What is expected:
In the answer, each line from the top of the material through the line that contains "ระดับโลกได้ในปีนี้" is restated exactly. No picture is given again.
------------
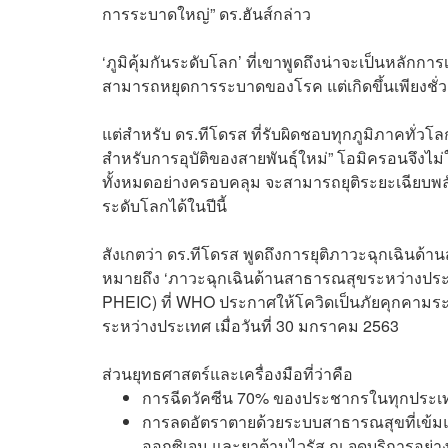
การระบาดใหญ่” ดร.ฮันส์กล่าว
‘ภูมิคุ้มกันระดับโลก’ ที่เขาพูดถึงน่าจะเป็นหลักการเดี
สามารถหยุดการระบาดของโรค แต่เกิดขึ้นเพียงชั่ว
แต่สำหรับ ดร.ทีโดรส ที่รับผิดชอบทุกภูมิภาคทั่วโ
สำหรับการอุบัติของสายพันธุ์ใหม่” โอมิครอนจึงไม่
ทั้งหมดอย่างครอบคลุม จะสามารถยุติระยะเฉียบพล
ระดับโลกได้ในปีนี้
สังเกตว่า ดร.ทีโดรส พูดถึงการยุติภาวะฉุกเฉินด้
หมายถึง ‘ภาวะฉุกเฉินด้านสาธารณสุขระหว่างประเท
PHEIC) ที่ WHO ประกาศให้โควิดเป็นภัยคุกคามร
ระหว่างประเทศ เมื่อวันที่ 30 มกราคม 2563
ส่วนยุทธศาสตร์และเครื่องมือที่ว่าคือ
การฉีดวัคซีน 70% ของประชากรในทุกประเทศ โ
การลดอัตราตายด้วยระบบสาธารณสุขที่เข้มแข็
ออกซิเจน และยาต้านไวรัส ณ จุดบริการอย่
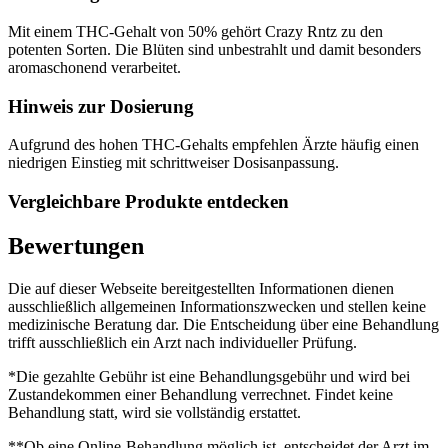
Mit einem THC-Gehalt von 50% gehört Crazy Rntz zu den
potenten Sorten. Die Blüten sind unbestrahlt und damit besonders
aromaschonend verarbeitet.
Hinweis zur Dosierung
Aufgrund des hohen THC-Gehalts empfehlen Ärzte häufig einen
niedrigen Einstieg mit schrittweiser Dosisanpassung.
Vergleichbare Produkte entdecken
Bewertungen
Die auf dieser Webseite bereitgestellten Informationen dienen
ausschließlich allgemeinen Informationszwecken und stellen keine
medizinische Beratung dar. Die Entscheidung über eine Behandlung
trifft ausschließlich ein Arzt nach individueller Prüfung.
*Die gezahlte Gebühr ist eine Behandlungsgebühr und wird bei
Zustandekommen einer Behandlung verrechnet. Findet keine
Behandlung statt, wird sie vollständig erstattet.
**Ob eine Online-Behandlung möglich ist, entscheidet der Arzt im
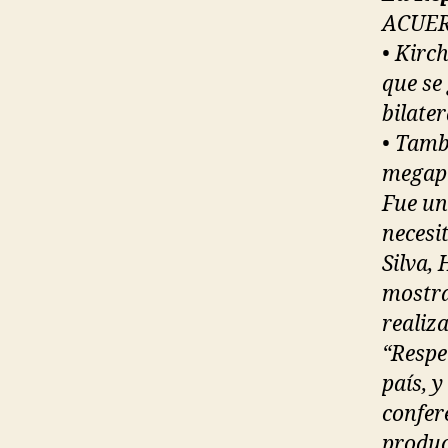
ACUE
• Kirc
que se
bilate
• Tamb
megapr
Fue un
necesi
Silva,
mostra
realiz
“Respe
país, y
confer
produc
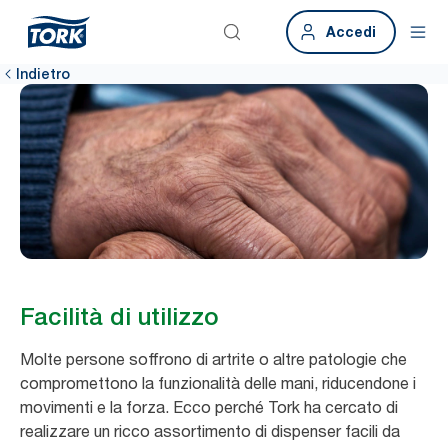
Accedi
Indietro
Facilità di utilizzo
Molte persone soffrono di artrite o altre patologie che
compromettono la funzionalità delle mani, riducendone i
movimenti e la forza. Ecco perché Tork ha cercato di
realizzare un ricco assortimento di dispenser facili da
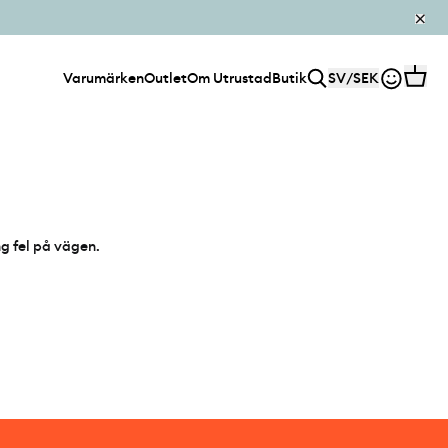
Varumärken
Outlet
Om Utrustad
Butik
SV
/
SEK
ng fel på vägen.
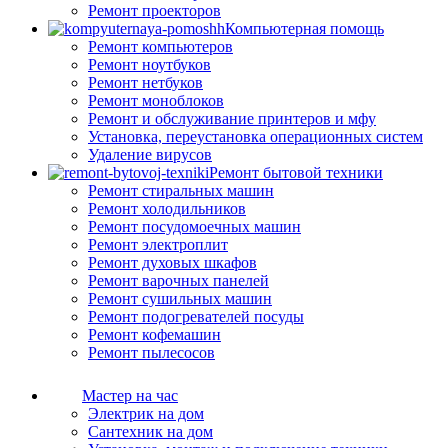
Ремонт проекторов
Компьютерная помощь
Ремонт компьютеров
Ремонт ноутбуков
Ремонт нетбуков
Ремонт моноблоков
Ремонт и обслуживание принтеров и мфу
Установка, переустановка операционных систем
Удаление вирусов
Ремонт бытовой техники
Ремонт стиральных машин
Ремонт холодильников
Ремонт посудомоечных машин
Ремонт электроплит
Ремонт духовых шкафов
Ремонт варочных панелей
Ремонт сушильных машин
Ремонт подогревателей посуды
Ремонт кофемашин
Ремонт пылесосов
Мастер на час
Электрик на дом
Сантехник на дом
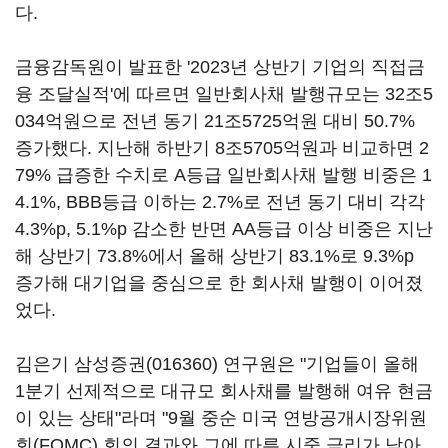
다.
금융감독원이 발표한 '2023년 상반기 기업의 직접금
융 조달실적'에 따르면 일반회사채 발행규모는 32조5
034억원으로 전년 동기 21조5725억원 대비 50.7%
증가했다. 지난해 하반기 8조5705억원과 비교하면 2
79% 급증한 수치로 A등급 일반회사채 발행 비중은 1
4.1%, BBB등급 이하는 2.7%로 전년 동기 대비 각각
4.3%p, 5.1%p 감소한 반면 AA등급 이상 비중은 지난
해 상반기 73.8%에서 올해 상반기 83.1%로 9.3%p
증가해 대기업을 중심으로 한 회사채 발행이 이어졌
었다.
김은기
삼성증권(016360)
연구원은 "기업들이 올해
1분기 선제적으로 대규모 회사채를 발행해 여유 현금
이 있는 상태"라며 "9월 중순 미국 연방공개시장위원
회(FOMC) 회의 결과와 그에 따른 시중 금리가 낮아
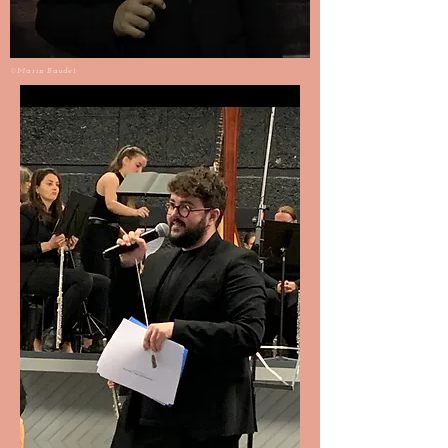
©Marin Baudet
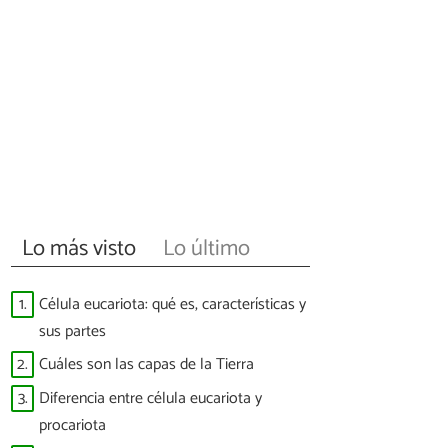
Lo más visto
Lo último
1.
Célula eucariota: qué es, características y
sus partes
2.
Cuáles son las capas de la Tierra
3.
Diferencia entre célula eucariota y
procariota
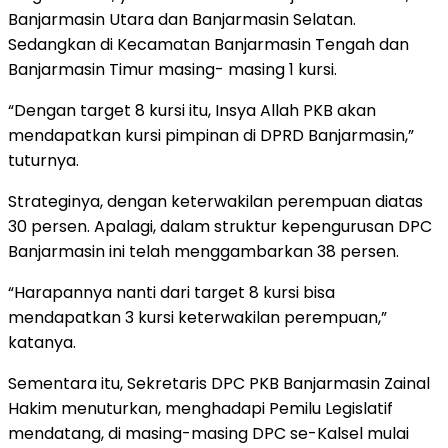
Banjarmasin Utara dan Banjarmasin Selatan.
Sedangkan di Kecamatan Banjarmasin Tengah dan
Banjarmasin Timur masing- masing 1 kursi.
“Dengan target 8 kursi itu, Insya Allah PKB akan
mendapatkan kursi pimpinan di DPRD Banjarmasin,”
tuturnya.
Strateginya, dengan keterwakilan perempuan diatas
30 persen. Apalagi, dalam struktur kepengurusan DPC
Banjarmasin ini telah menggambarkan 38 persen.
“Harapannya nanti dari target 8 kursi bisa
mendapatkan 3 kursi keterwakilan perempuan,”
katanya.
Sementara itu, Sekretaris DPC PKB Banjarmasin Zainal
Hakim menuturkan, menghadapi Pemilu Legislatif
mendatang, di masing-masing DPC se-Kalsel mulai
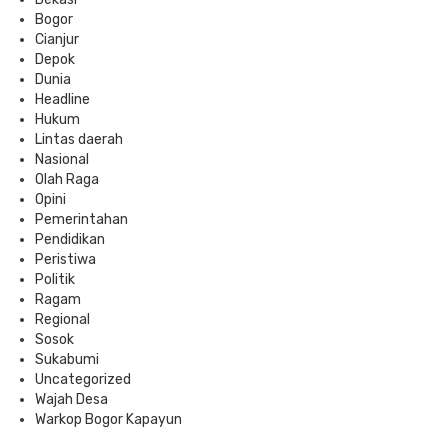
Bogor
Cianjur
Depok
Dunia
Headline
Hukum
Lintas daerah
Nasional
Olah Raga
Opini
Pemerintahan
Pendidikan
Peristiwa
Politik
Ragam
Regional
Sosok
Sukabumi
Uncategorized
Wajah Desa
Warkop Bogor Kapayun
------------
Solution for this problem:
การระบาดใหญ่” ดร.ฮันส์กล่าว
‘ภูมิคุ้มกันระดับโลก’ ที่เขาพูดถึงน่าจะเป็นหลักการเดี
สามารถหยุดการระบาดของโรค แต่เกิดขึ้นเพียงชั่ว
แต่สำหรับ ดร.ทีโดรส ที่รับผิดชอบทุกภูมิภาคทั่วโ
สำหรับการอุบัติของสายพันธุ์ใหม่” โอมิครอนจึงไม่
ทั้งหมดอย่างครอบคลุม จะสามารถยุติระยะเฉียบพล
ระดับโลกได้ในปีนี้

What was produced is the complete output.